Expansion of clinical application scenarios

In addition, the application of lung cancer CAD systems will not be limited to lung cancer screening, but will also expand from screening and diagnosis to follow-up. Specifically, such as lung cancer community medical screening: developing a lightweight cloud-based CAD system suitable for community hospitals. The system can rely on mobile devices to obtain CT images transmitted by primary hospitals, conduct real-time AI analysis in the cloud and provide diagnostic reports, so as to improve the lung cancer screening ability of primary hospitals to the level of tertiary hospitals. It should have low-bandwidth adaptability (under 5 G/4 G/3 G environments) and offline analysis capabilities to meet the network conditions in various regions.

Intraoperative navigation is also an important application scenario. Based on intraoperative CT or ultrasound images and preoperative plans, real-time registration technology is used to superimpose and display the tumor location, tumor boundary, and the relationship between the tumor and surrounding blood vessels and nerves in the surgeon’s surgical field of view, so as to improve the accuracy of tumor resection. The system requires sub-millimeter registration accuracy and <1 s delay to ensure surgical safety. Experimental data show that AI-based intraoperative navigation can reduce the positive rate of surgical margins in early lung cancer to <5%, which is much better than 15% in traditional surgery.

Regular review results can be uploaded through a mobile phone APP on the mobile terminal, and the AI system can intelligently compare the size and density of nodules regularly through historical follow-up images. Through automatic follow-up suggestion reminders, recording patients’ symptom information and importing living habits into the system, and providing personalized health guidance according to different patients’ conditions, the patients’ follow-up compliance is improved, so as to achieve early detection of diseases.

By 2030, lung cancer CAD systems will cover the entire process of “screening-diagnosis-treatment-follow-up”, and be deeply integrated with electronic medical record systems and laboratory information systems to form an intelligent closed-loop of lung cancer diagnosis and treatment. The early diagnosis rate of lung cancer will reach more than 60%, and the 5-year survival rate will increase to more than 50%, which will greatly promote the reduction of lung cancer mortality.

Conclusion

After more than 30 years of unremitting efforts, lung cancer computer-aided diagnosis systems have developed from initial auxiliary tools to intelligent technical systems covering lung cancer diagnosis, treatment and prognosis. The core technologies of lung cancer CAD have evolved from traditional algorithms and machine learning to deep learning, from manual features to automatic features, from single-modal to multi-modal, and from diagnosis to prognosis. Lung cancer CAD has made lung cancer screening, diagnosis accuracy and treatment personalization more efficient in clinical applications, and has also played a positive role in improving the prognosis of lung cancer patients.

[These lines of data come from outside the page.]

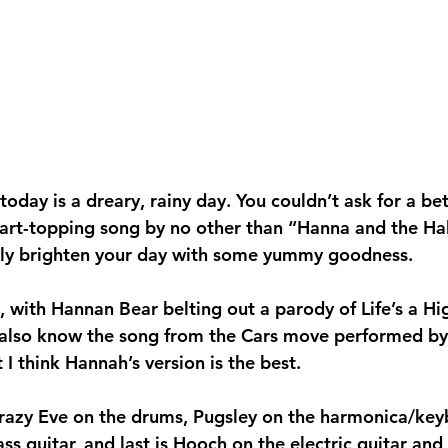
day is a dreary, rainy day. You couldn’t ask for a bet
chart-topping song by no other than “Hanna and the Hal
vely brighten your day with some yummy goodness.
 with Hannan Bear belting out a parody of Life’s a H
also know the song from the Cars move performed by R
t I think Hannah’s version is the best.
razy Eve on the drums, Pugsley on the harmonica/key
ss guitar, and last is Hooch on the electric guitar and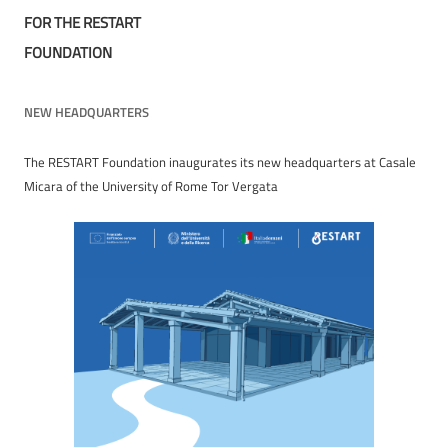
FOR THE RESTART
FOUNDATION
NEW HEADQUARTERS
The RESTART Foundation inaugurates its new headquarters at Casale
Micara of the University of Rome Tor Vergata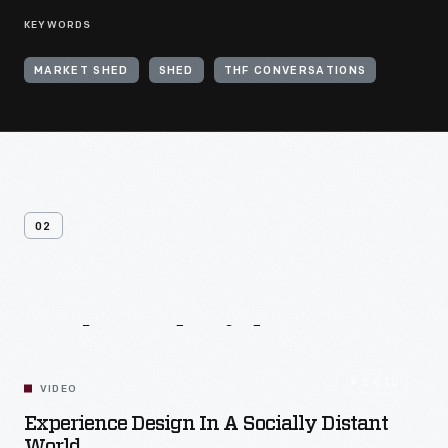
KEYWORDS
MARKET SHED
SHED
THF CONVERSATIONS
02
Related
Videos
54:10
VIDEO
Experience Design In A Socially Distant
World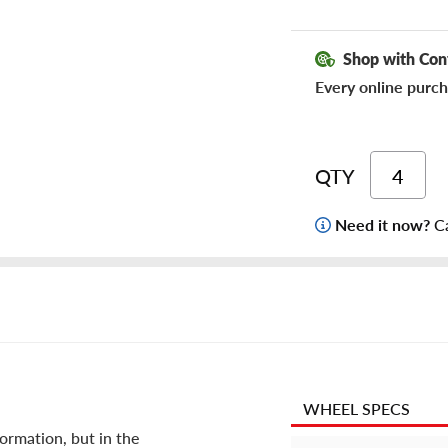
Shop with Con
Every online purch
QTY
Need it now?
Ca
WHEEL SPECS
ormation, but in the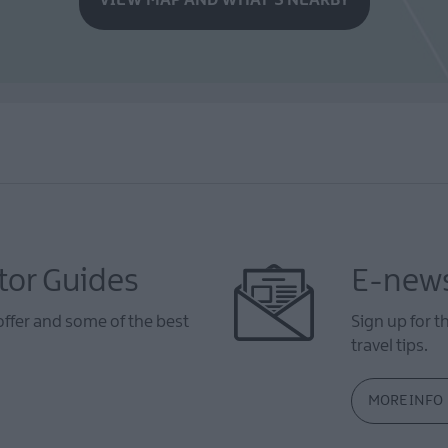
tor Guides
E-news
offer and some of the best
Sign up for t
travel tips.
MORE INFO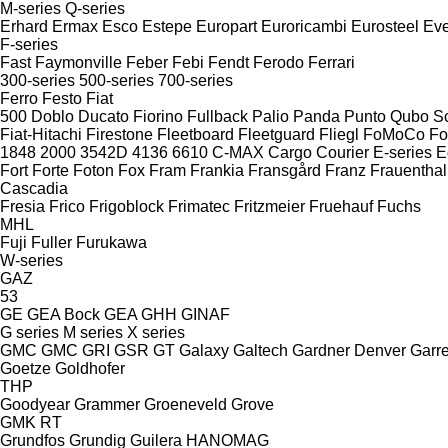
M-series
Q-series
Erhard
Ermax
Esco
Estepe
Europart
Euroricambi
Eurosteel
Ev
F-series
Fast
Faymonville
Feber
Febi
Fendt
Ferodo
Ferrari
300-series
500-series
700-series
Ferro
Festo
Fiat
500
Doblo
Ducato
Fiorino
Fullback
Palio
Panda
Punto
Qubo
S
Fiat-Hitachi
Firestone
Fleetboard
Fleetguard
Fliegl
FoMoCo
Fo
1848
2000
3542D
4136
6610
C-MAX
Cargo
Courier
E-series
E
Fort
Forte
Foton
Fox
Fram
Frankia
Fransgård
Franz
Frauenthal
Cascadia
Fresia
Frico
Frigoblock
Frimatec
Fritzmeier
Fruehauf
Fuchs
MHL
Fuji
Fuller
Furukawa
W-series
GAZ
53
GE
GEA Bock
GEA
GHH
GINAF
G series
M series
X series
GMC
GMC
GRI
GSR
GT
Galaxy
Galtech
Gardner Denver
Garre
Goetze
Goldhofer
THP
Goodyear
Grammer
Groeneveld
Grove
GMK
RT
Grundfos
Grundig
Guilera
HANOMAG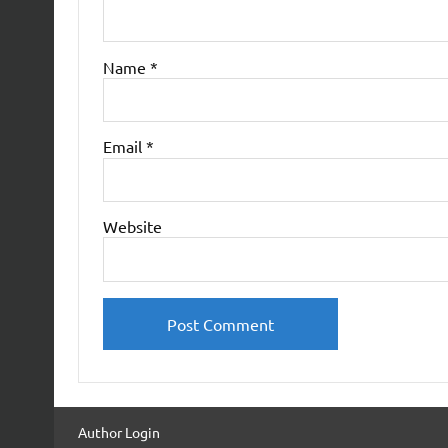
Name
*
Email
*
Website
Author Login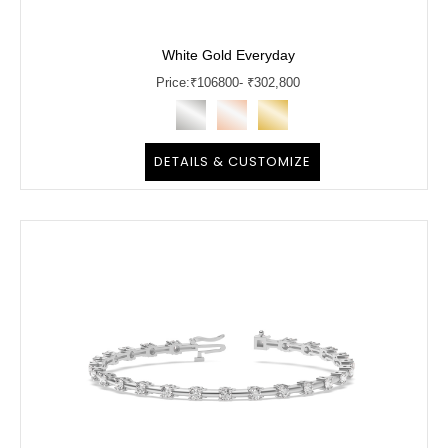
White Gold Everyday
Price:
₹
106800
- ₹302,800
DETAILS & CUSTOMIZE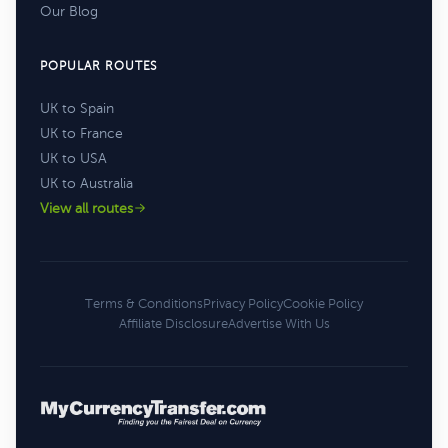
Our Blog
POPULAR ROUTES
UK to Spain
UK to France
UK to USA
UK to Australia
View all routes
Terms & Conditions
Privacy Policy
Cookie Policy
Affiliate Disclosure
Advertise With Us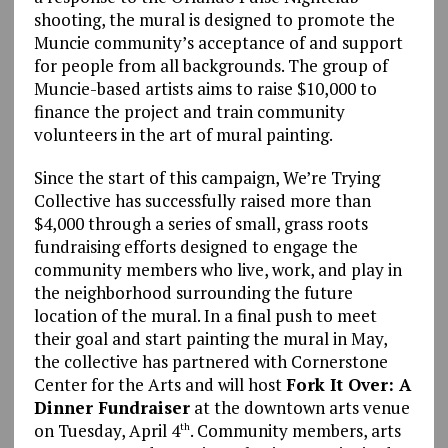
shooting, the mural is designed to promote the
Muncie community’s acceptance of and support
for people from all backgrounds. The group of
Muncie-based artists aims to raise $10,000 to
finance the project and train community
volunteers in the art of mural painting.
Since the start of this campaign, We’re Trying
Collective has successfully raised more than
$4,000 through a series of small, grass roots
fundraising efforts designed to engage the
community members who live, work, and play in
the neighborhood surrounding the future
location of the mural. In a final push to meet
their goal and start painting the mural in May,
the collective has partnered with Cornerstone
Center for the Arts and will host
Fork It Over: A
Dinner Fundraiser
at the downtown arts venue
on Tuesday, April 4
. Community members, arts
th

However, it still faces problems such as data quality and standards, model interpretability, and clinical transformation barriers, which need to be solved by joint efforts of technology, systems, industry, university and research institutions. It is believed that with the further maturity of technologies such as multi-omics integration, 4D image analysis, and explainable AI, lung cancer CAD systems will better play the role of precision medical assistance in the future, truly bringing lung cancer diagnosis and treatment into a new era of intelligence and individualization. On the one hand, scientific research teams and clinical medical staff should work together, guided by real clinical needs, pay close attention to technological innovation and transformation applications, and finally make lung cancer CAD systems a driving force for improving the level of lung cancer diagnosis and treatment, benefiting patients.